There has been some criticism against Isaacson's book, some going as far as suggesting that Steve Jobs picked the wrong guy to write his biography, pointing out that Isaacson, who is not a tech journalist, shows no interest in educating himself or the reader about this industry and the technology, resulting is somewhat sloppy and lazy reporting, which would not matter that much if this was just about one book out of many instead of an historic opportunity to get the story straight from the notoriously tight-lipped (and now forever closed) horse's mouth. I think it is more of a case of John Siracusa having picked the wrong book, and that the book we really want about the second coming can still be written, with extended input from folks like Avie Tevanian, Jonathan Rubinstein, Tony Fadell, Scott Forstall, and a certain Knight Commander of the Most Excellent Order of the British Empire.

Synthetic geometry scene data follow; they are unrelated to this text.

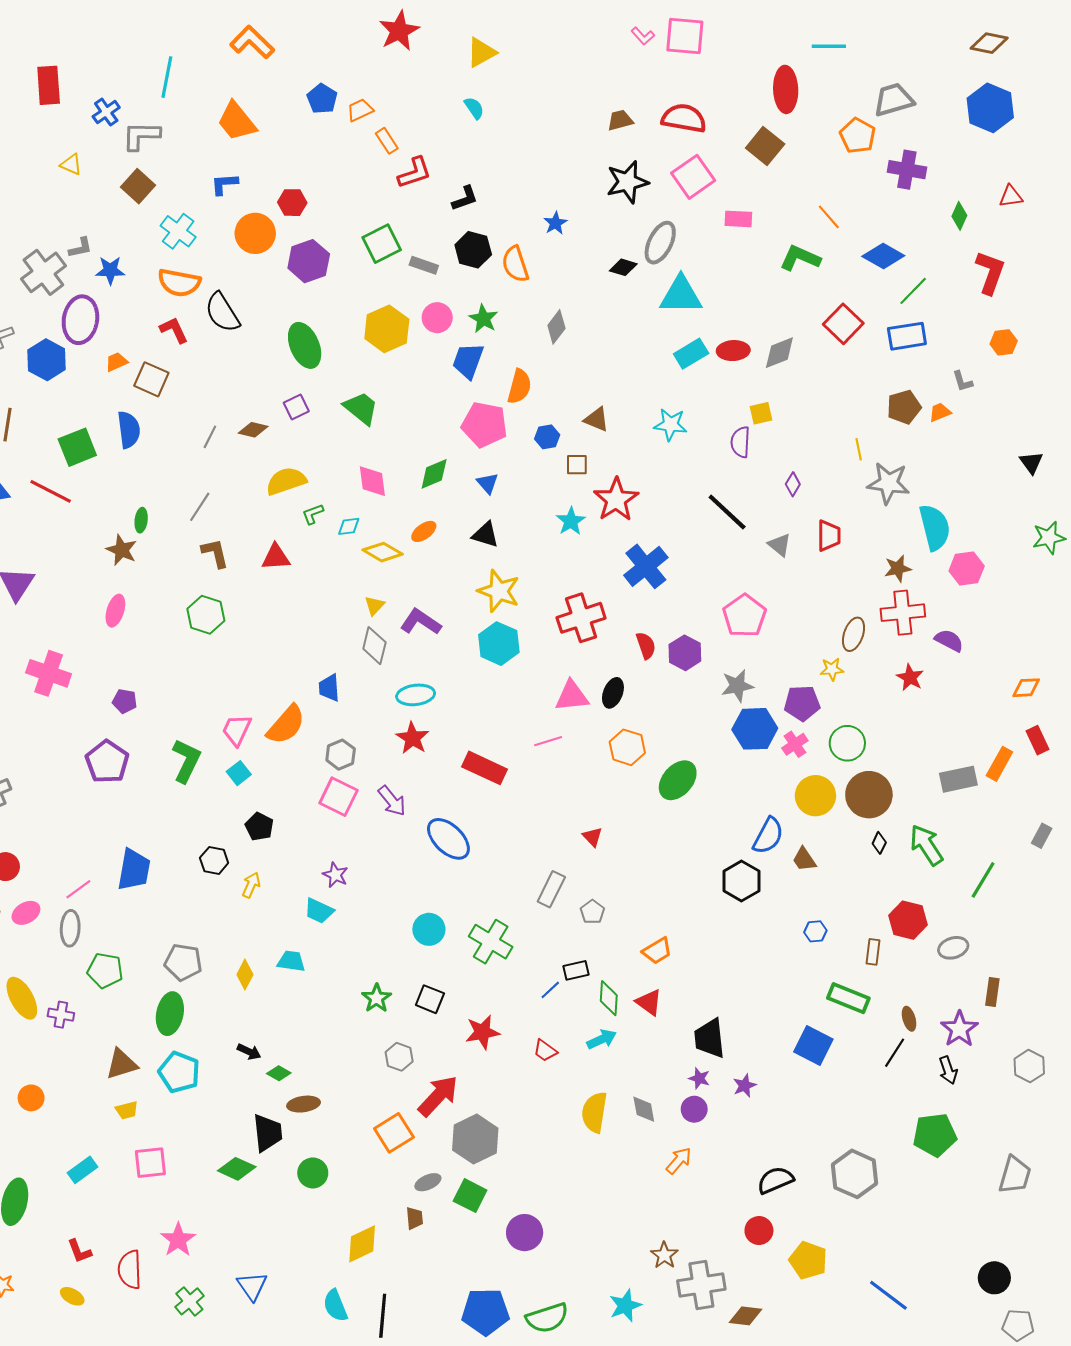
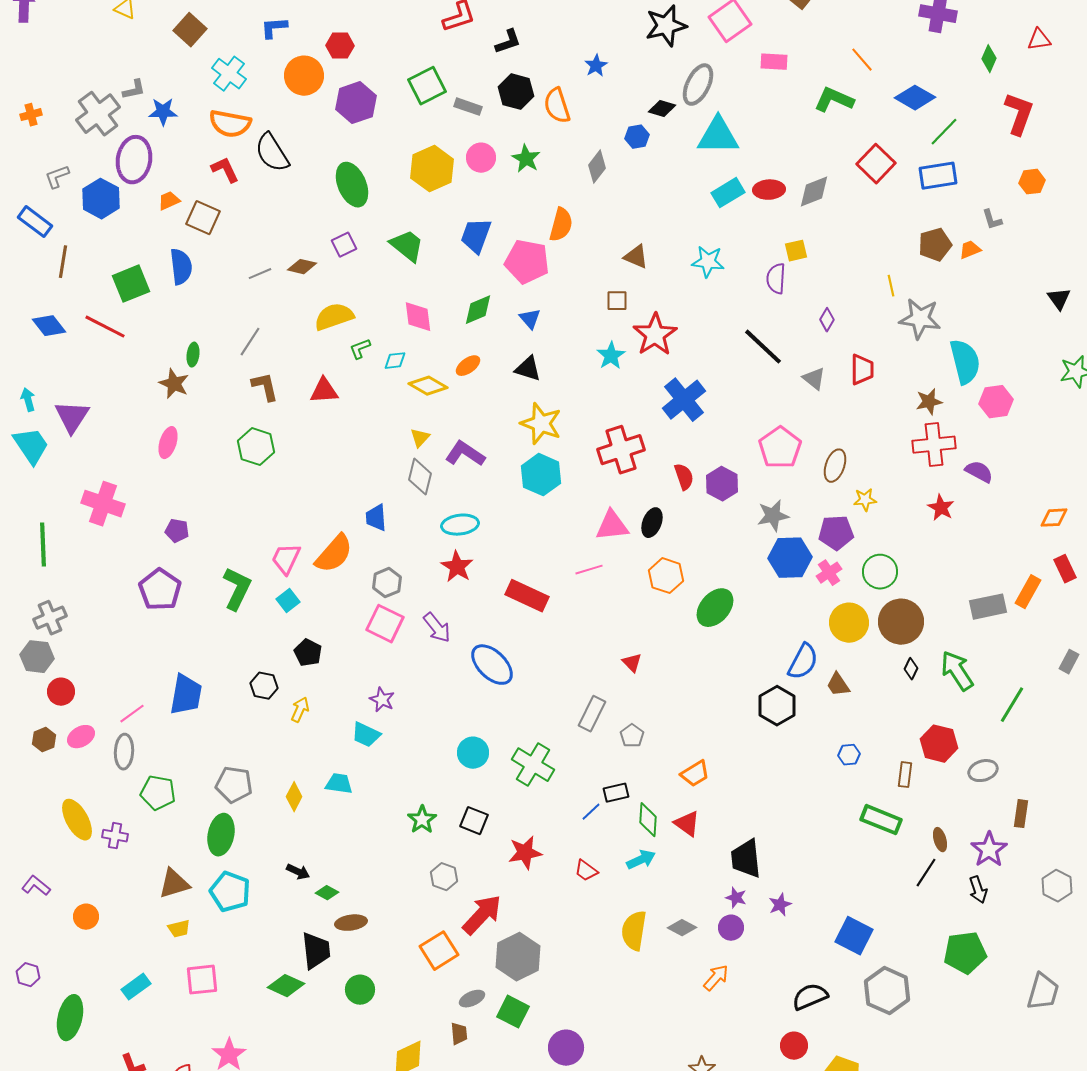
blue trapezoid: (468, 361) -> (476, 236), moved
gray line: (210, 437) -> (260, 274), turned 40
blue hexagon: (547, 437) -> (637, 137), moved
brown ellipse: (854, 634) -> (835, 466), moved
blue square: (813, 1045) -> (854, 936), moved
gray diamond: (644, 1109) -> (682, 928), turned -52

So what we get instead is what could be expected of a biography: it concerns itself mostly with Steve Jobs as a person, and I think it is worth a read for that. If nothing else, it made me interested in the upcoming biopic. You may want to wait for a second edition though, as the editing feels a bit rushed and Isaacson may have some more material to add (he admits to having redacted some information about future Apple products, and says he also wants to write about the popular reaction to Jobs' passing).
Some interesting tidbits from the book (only funny ones, not one of the many sad or depressing examples that show what a terrible person Jobs could be):
- Steve Jobs would run around bare-footed, and his colleagues, already annoyed by having to look at his dirty feet on the meeting table, were not happy to learn that he would stick them in the toilet to relax.
- For three years, Jobs was in a relationship with Joan Baez, which must have been curious as Bob Dylan was one of his heroes.
- At a birthday party Yoko Ono was hosting for her nine-year-old son Sean Lennon, Andy Warhol and Keith Haring were so exited about the Macintosh computer that Steve Jobs had brought as a gift that they insisted they go over to Mick Jagger's house and show it to him as well (pretty high name-dropping-per-sentence ratio right there).
- Homer Simpson's mother is named after Steve Jobs' sister.
- Andy Hertzfeld (software engineer on the original Mac team) seems to be a genuinely nice guy.